Tesla earlier this month reported it produced 53,339 vehicles in the second quarter. It said it expects to be making 6,000 Model 3s a week by late August.
It delivered 40,740 vehicles, of which 18,440 were Model 3, 10,930 were Model S, and 11,370 were Model X.
Those Model 3 deliveries were short of consensus expectations, part of the reason analysts at Goldman Sachs earlier this month kept their sell rating on the stock and their bearish stance overall on Tesla.
In a research note earlier this month, the Goldman analysts noted that at 420,000, the net number of reservation holders has decreased from the roughly 455,000 Tesla disclosed around the July 2017 Model 3 unveiling.
Tesla may not have actively sold the Model 3, but “enough media attention and announcements” about the Model have proliferated the customer base,” the Goldman analysts said. “In that vein, an incremental push to increase demand likely resembles traditional auto OEMs (where incentives are layered on to vehicles to help stimulate purchases) — and could be a headwind to margins.”
Analysts at Argus disagreed, saying they assume “strong demand for the new Model 3” alongside continued revenue gains for the Model S and Model X. They said they expect “significant sequential improvement” in the second quarter, with the Model 3 becoming Tesla’s top-selling vehicle and costing less for Tesla to build in 2019.
“We thus expect the company to achieve its target gross margin of 25% on the Model 3 in late 2019, in line with the margins already achieved on the Model S and Model X,” they said in a note Wednesday.
On Thursday, analysts at Needham downgraded their view of Tesla stock to their equivalent of sell, based on expectations of slower sales of the Model S and Model X, slower gross-margin improvement for Model 3, the negative impact on gross margins as revenue from emissions credits decline next year, and Tesla’s “unsustainable capital structure” with a projected $6 billion free cash-flow burn through 2020 and a $1.486 billion note due in 2019, they said.
Ultimately, however, what matters is whether Tesla can make money on the Model 3, Cabot Wealth’s Lutts said. Judging by his own, the answer is yes.
After placing a deposit “the minute the system went up” in March 2016, Lutts picked up his Model 3 in a Massachusetts store on July 2.

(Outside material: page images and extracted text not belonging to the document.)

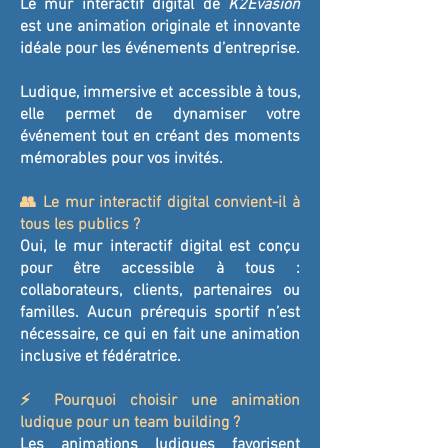
Le mur interactif digital de
K2Evasion
est une animation originale et innovante
idéale pour les événements d’entreprise.
Ludique, immersive et accessible à tous,
elle permet de dynamiser votre
événement tout en créant des moments
mémorables pour vos invités.
👥 Le mur interactif digital convient-il à
tous les publics ?
Oui, le mur interactif digital est conçu
pour être accessible à tous :
collaborateurs, clients, partenaires ou
familles. Aucun prérequis sportif n’est
nécessaire, ce qui en fait une animation
inclusive et fédératrice.
⚡ Pourquoi choisir une animation
ludique pour un team building ?
Les animations ludiques favorisent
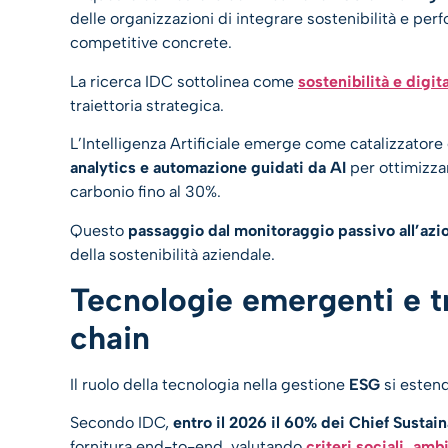
delle organizzazioni di integrare sostenibilità e p
competitive concrete.
La ricerca IDC sottolinea come
sostenibilità e digit
traiettoria strategica.
L’Intelligenza Artificiale emerge come catalizzatore
analytics e automazione guidati da AI
per ottimizzar
carbonio fino al 30%.
Questo
passaggio dal monitoraggio passivo all’az
della sostenibilità aziendale.
Tecnologie emergenti e t
chain
Il ruolo della tecnologia nella gestione
ESG
si estend
Secondo IDC,
entro il 2026 il 60% dei Chief Sustaina
fornitura end-to-end, valutando
criteri sociali, am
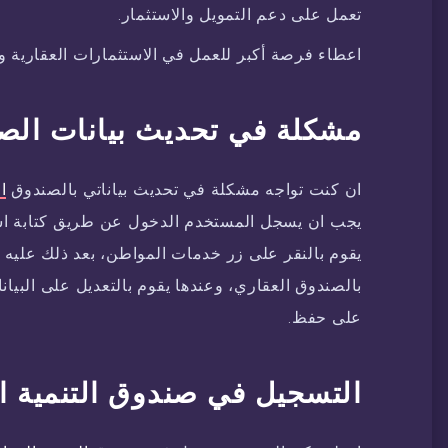
تعمل على دعم التمويل والاستثمار.
اعطاء فرصة أكبر للعمل في الاستثمارات العقارية و
مشكلة في تحديث بيانات الص
ان كنت تواجه مشكلة في تحديث بياناتي بالصندوق
ا
يجب ان يسجل المستخدم الدخول عن طريق كتابة اسم
يقوم بالنقر على زر خدمات المواطن، بعد ذلك عليه ا
بالصندوق العقاري، وعندها يقوم بالتعديل على البيانات
على حفظ.
التسجيل في صندوق التنمية ا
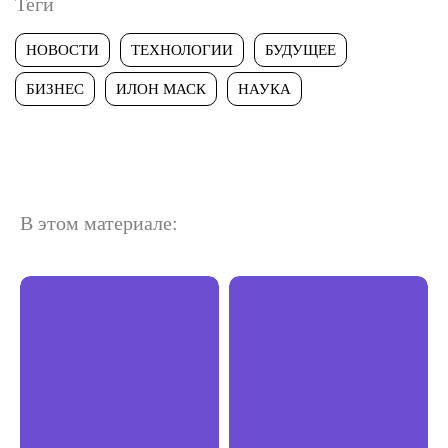
Теги
НОВОСТИ
ТЕХНОЛОГИИ
БУДУЩЕЕ
БИЗНЕС
ИЛОН МАСК
НАУКА
В этом материале:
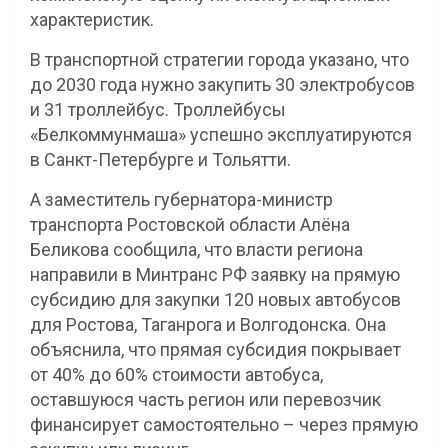
характеристик.
В транспортной стратегии города указано, что
до 2030 года нужно закупить 30 электробусов
и 31 троллейбус. Троллейбусы
«Белкоммунмаша» успешно эксплуатируются
в Санкт-Петербурге и Тольятти.
А заместитель губернатора-министр
транспорта Ростовской области Алёна
Беликова сообщила, что власти региона
направили в Минтранс РФ заявку на прямую
субсидию для закупки 120 новых автобусов
для Ростова, Таганрога и Волгодонска. Она
объяснила, что прямая субсидия покрывает
от 40% до 60% стоимости автобуса,
оставшуюся часть регион или перевозчик
финансирует самостоятельно – через прямую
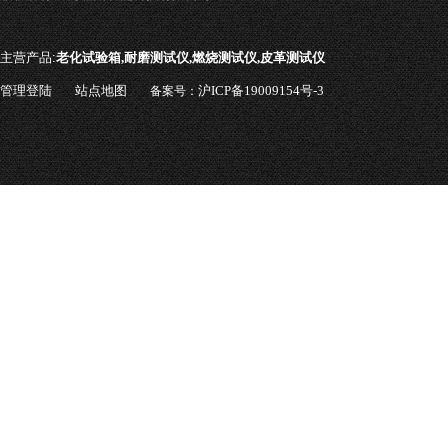
主营产品:
老化试验箱,耐磨测试仪,燃烧测试仪,皮革测试仪
管理登陆
站点地图
沪ICP备19009154号-3
备案号：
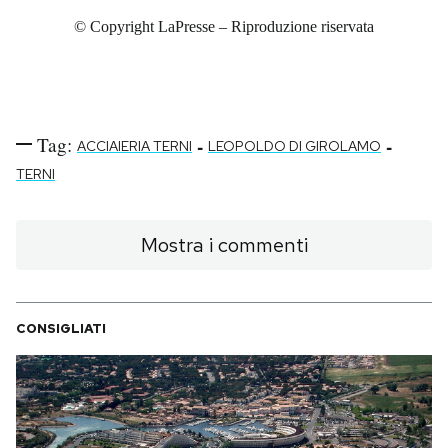
© Copyright LaPresse – Riproduzione riservata
Tag:
-
-
ACCIAIERIA TERNI
LEOPOLDO DI GIROLAMO
TERNI
Mostra i commenti
CONSIGLIATI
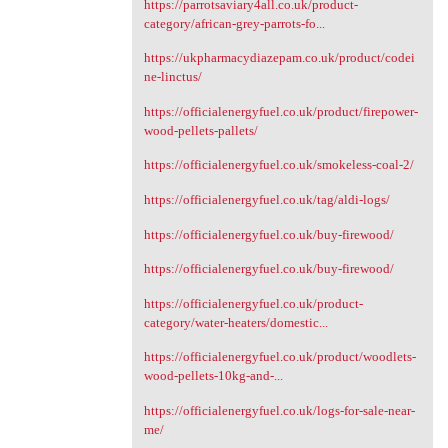
https://parrotsaviary4all.co.uk/product-
category/african-grey-parrots-fo...
https://ukpharmacydiazepam.co.uk/product/codei
ne-linctus/
https://officialenergyfuel.co.uk/product/firepower-
wood-pellets-pallets/
https://officialenergyfuel.co.uk/smokeless-coal-2/
https://officialenergyfuel.co.uk/tag/aldi-logs/
https://officialenergyfuel.co.uk/buy-firewood/
https://officialenergyfuel.co.uk/buy-firewood/
https://officialenergyfuel.co.uk/product-
category/water-heaters/domestic...
https://officialenergyfuel.co.uk/product/woodlets-
wood-pellets-10kg-and-...
https://officialenergyfuel.co.uk/logs-for-sale-near-
me/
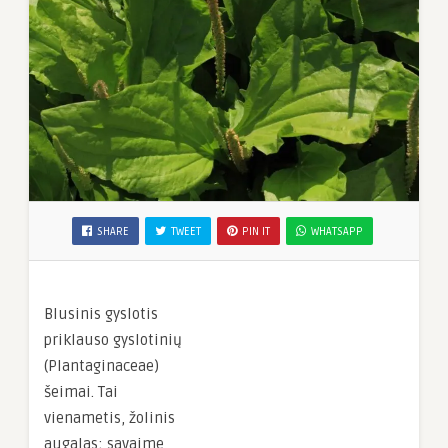
SHARE
TWEET
PIN IT
WHATSAPP
Blusinis gyslotis
priklauso gyslotinių
(Plantaginaceae)
šeimai. Tai
vienametis, žolinis
augalas; savaime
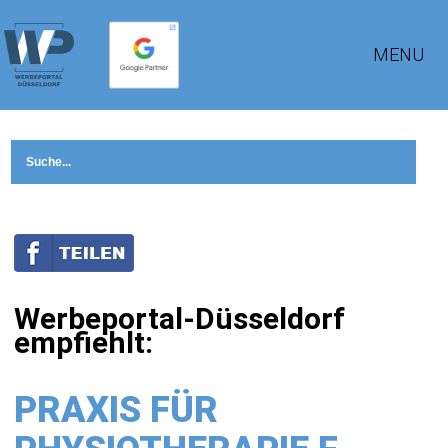
MENU
Werbeportal-Düsseldorf
empfiehlt:
PRAXIS FÜR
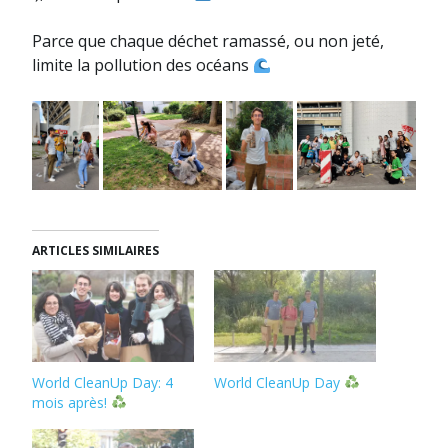
Parce que chaque déchet ramassé, ou non jeté,
limite la pollution des océans
ARTICLES SIMILAIRES
World CleanUp Day: 4
World CleanUp Day
mois après!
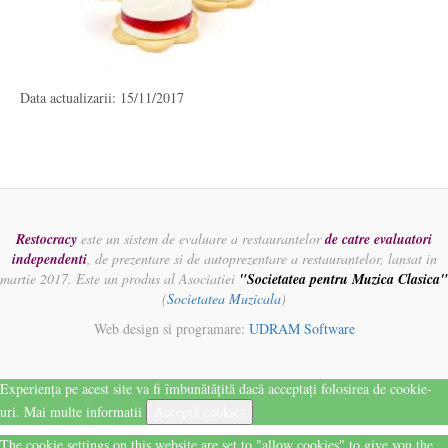
Data actualizarii: 15/11/2017
Restocracy
este un sistem de evaluare a restaurantelor
de catre evaluatori
independenti
, de prezentare si de autoprezentare a restaurantelor, lansat in
martie 2017. Este un produs al Asociatiei
"Societatea pentru Muzica Clasica"
(
Societatea Muzicala
)
Web design si programare:
UDRAM Software
Experiența pe acest site va fi îmbunătățită dacă acceptați folosirea de cookie-
uri.
Mai multe informatii
Acceptă cookies
The cookie settings on this website are set to "allow cookies" to give you the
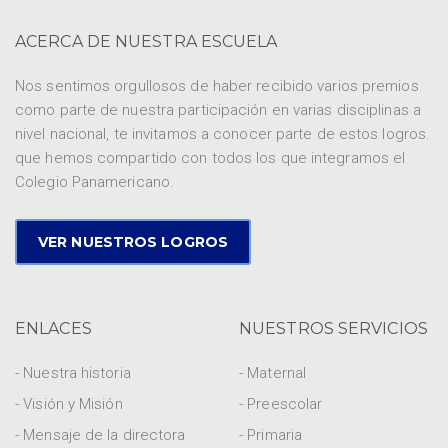
ACERCA DE NUESTRA ESCUELA
Nos sentimos orgullosos de haber recibido varios premios
como parte de nuestra participación en varias disciplinas a
nivel nacional, te invitamos a conocer parte de estos logros.
que hemos compartido con todos los que integramos el
Colegio Panamericano.
VER NUESTROS LOGROS
ENLACES
NUESTROS SERVICIOS
- Nuestra historia
- Maternal
- Visión y Misión
- Preescolar
- Mensaje de la directora
- Primaria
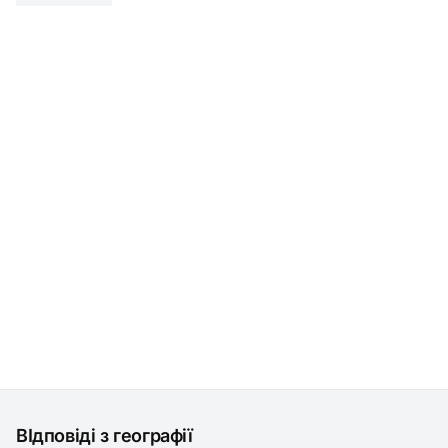
ВІдповіді з географії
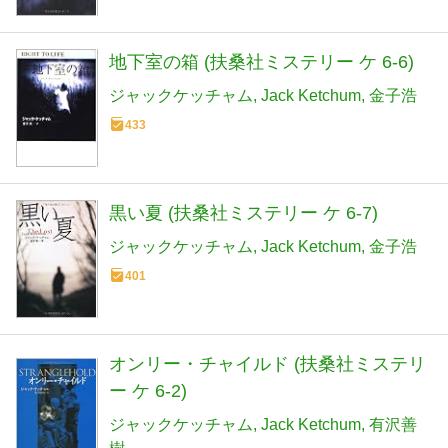
地下室の箱 (扶桑社ミステリー ケ 6-6)
ジャックケッチャム
Jack Ketchum
金子浩
433
黒い夏 (扶桑社ミステリー ケ 6-7)
ジャックケッチャム
Jack Ketchum
金子浩
401
オンリー・チャイルド (扶桑社ミステリ
ー ケ 6-2)
ジャックケッチャム
Jack Ketchum
有沢善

The car is one of his reasons to be optimistic about Tesla: “It exceeded my expectations, and my expectations were high,” he said, lauding the Model 3’s engineering and comfort.
He paid around $49,000 after about $10,000 state and federal incentives. Like all first buyers, he had to go for a Model 3 with a few more bells and whistles — and bigger margins — than the promised $35,000 version.